**TRY IT:**
Please work out how many lines below contain the word "Ламинат", and reply with only that number.

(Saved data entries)
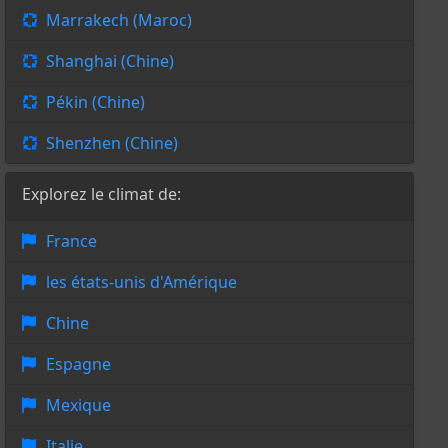
Marrakech (Maroc)
Shanghai (Chine)
Pékin (Chine)
Shenzhen (Chine)
Explorez le climat de:
France
les états-unis d'Amérique
Chine
Espagne
Mexique
Italie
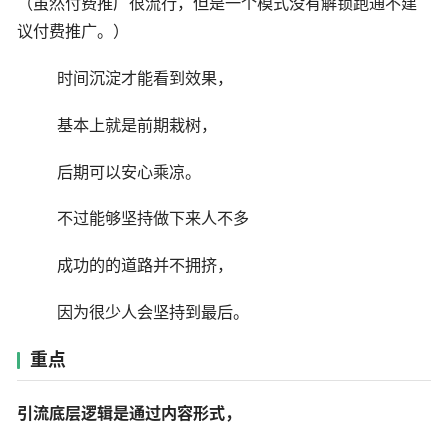
（虽然付费推广很流行，但是一个模式没有解锁跑通不建
议付费推广。）
时间沉淀才能看到效果，
基本上就是前期栽树，
后期可以安心乘凉。
不过能够坚持做下来人不多
成功的的道路并不拥挤，
因为很少人会坚持到最后。
重点
引流底层逻辑是通过内容形式，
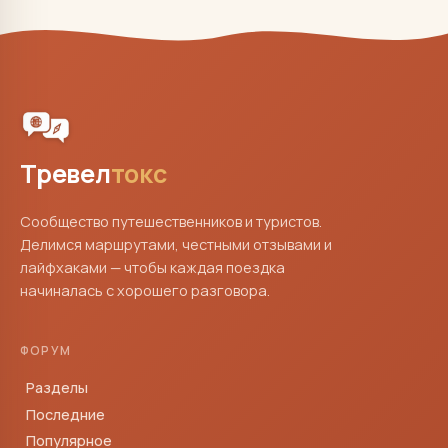
Тревел
токс
Сообщество путешественников и туристов.
Делимся маршрутами, честными отзывами и
лайфхаками — чтобы каждая поездка
начиналась с хорошего разговора.
ФОРУМ
Разделы
Последние
Популярное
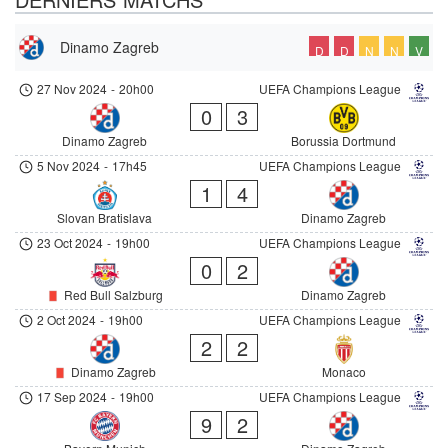
Dinamo Zagreb
D
D
N
N
V
27 Nov 2024
-
20h00
UEFA Champions League
0
3
Dinamo Zagreb
Borussia Dortmund
5 Nov 2024
-
17h45
UEFA Champions League
1
4
Slovan Bratislava
Dinamo Zagreb
23 Oct 2024
-
19h00
UEFA Champions League
0
2
Red Bull Salzburg
Dinamo Zagreb
2 Oct 2024
-
19h00
UEFA Champions League
2
2
Dinamo Zagreb
Monaco
17 Sep 2024
-
19h00
UEFA Champions League
9
2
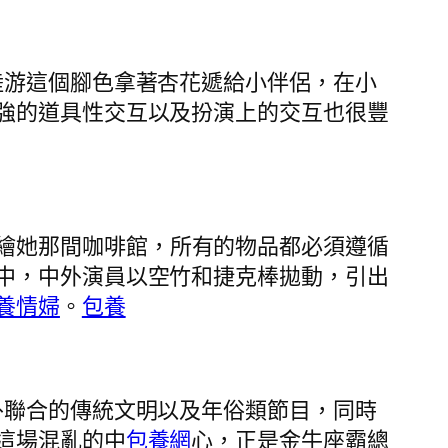
，陸游這個腳色拿著杏花遞給小伴侶，在小
強的道具性交互以及扮演上的交互也很豐
繪她那間咖啡館，所有的物品都必須遵循
中，中外演員以空竹和捷克棒拋動，引出
養情婦
。
包養
中外聯合的傳統文明以及年俗類節目，同時
這場混亂的中
包養網
心，正是金牛座霸總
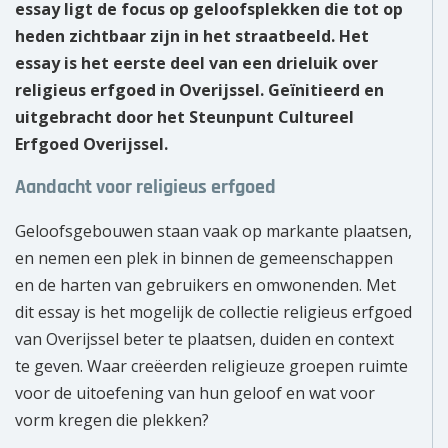
essay ligt de focus op geloofsplekken die tot op
heden zichtbaar zijn in het straatbeeld. Het
essay is het eerste deel van een drieluik over
religieus erfgoed in Overijssel. Geïnitieerd en
uitgebracht door het Steunpunt Cultureel
Erfgoed Overijssel.
Aandacht voor religieus erfgoed
Geloofsgebouwen staan vaak op markante plaatsen,
en nemen een plek in binnen de gemeenschappen
en de harten van gebruikers en omwonenden. Met
dit essay is het mogelijk de collectie religieus erfgoed
van Overijssel beter te plaatsen, duiden en context
te geven. Waar creëerden religieuze groepen ruimte
voor de uitoefening van hun geloof en wat voor
vorm kregen die plekken?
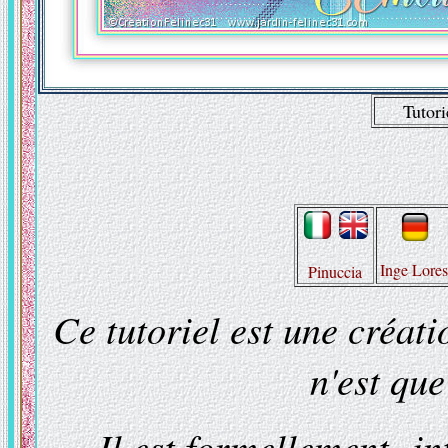
Tutori
Inge Lore
Pinuccia
Ce tutoriel est une créat
n'est qu
Il est formellement int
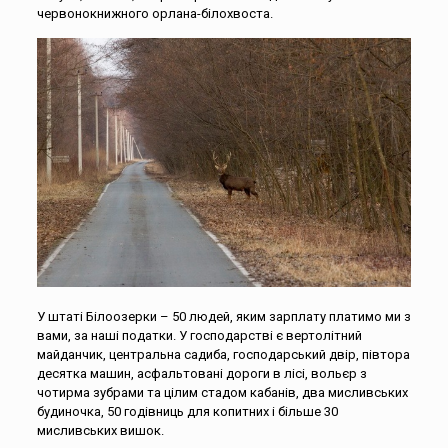
червонокнижного орлана-білохвоста.
У штаті Білоозерки – 50 людей, яким зарплату платимо ми з
вами, за наші податки. У господарстві є вертолітний
майданчик, центральна садиба, господарський двір, півтора
десятка машин, асфальтовані дороги в лісі, вольєр з
чотирма зубрами та цілим стадом кабанів, два мисливських
будиночка, 50 годівниць для копитних і більше 30
мисливських вишок.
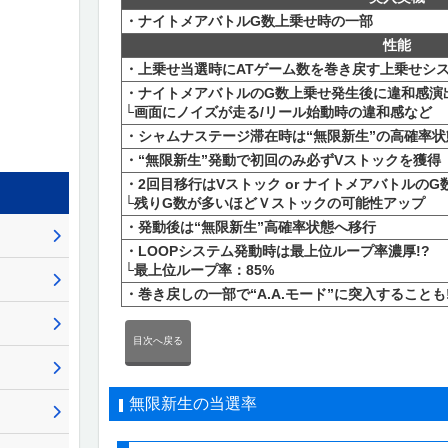
・ナイトメアバトルG数上乗せ時の一部
性能
・上乗せ当選時にATゲーム数を巻き戻す上乗せシ
・ナイトメアバトルのG数上乗せ発生後に違和感演出
└画面にノイズが走る/リール始動時の違和感など
・シャムナステージ滞在時は“無限新生”の高確率状
・“無限新生”発動で初回のみ必ずVストックを獲得
・2回目移行はVストック or ナイトメアバトルの
└残りG数が多いほどＶストックの可能性アップ
・発動後は“無限新生”高確率状態へ移行
・LOOPシステム発動時は最上位ループ率濃厚!?
└最上位ループ率：85%
・巻き戻しの一部で“A.A.モード”に突入することも!
目次へ戻る
無限新生の当選率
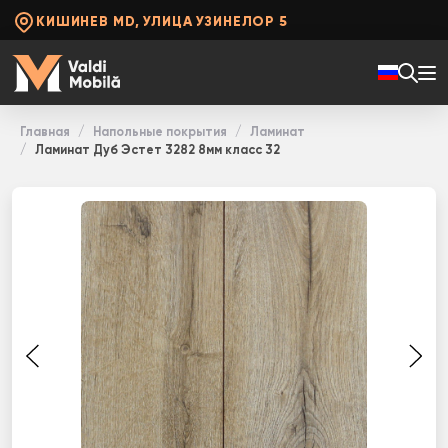
КИШИНЕВ MD, УЛИЦА УЗИНЕЛОР 5
Главная
Напольные покрытия
Ламинат
Ламинат Дуб Эстет 3282 8мм класс 32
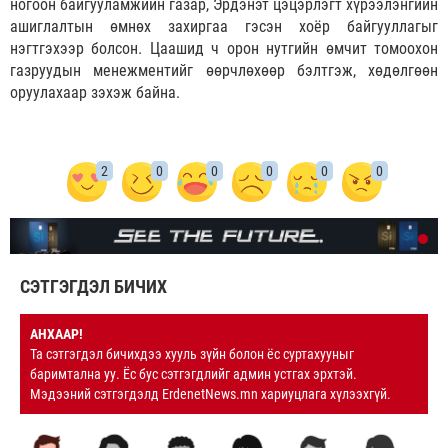
ногоон байгууламжийн газар, Эрдэнэт цэцэрлэгт хүрээлэнгийн
ашиглалтын өмнөх захиргаа гэсэн хоёр байгууллагыг
нэгтгэхээр болсон. Цаашид ч орон нутгийн өмчит томоохон
газруудын менежментийг өөрчлөхөөр бэлтгэж, хөдөлгөөн
оруулахаар зэхэж байна.
2
0
0
0
0
0
СЭТГЭГДЭЛ БИЧИХ
АНХААР!
Та сэтгэгдэл бичихдээ хууль зүйн болон ёс суртахууныг
баримтална уу. Ёс бус сэтгэгдлийг админ устгах эрхтэй.
Мэдээний сэтгэгдэлд ErdenetNews.mn хариуцлага хүлээхгүй.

**ANSWER TO THIS EXERCISE:**
2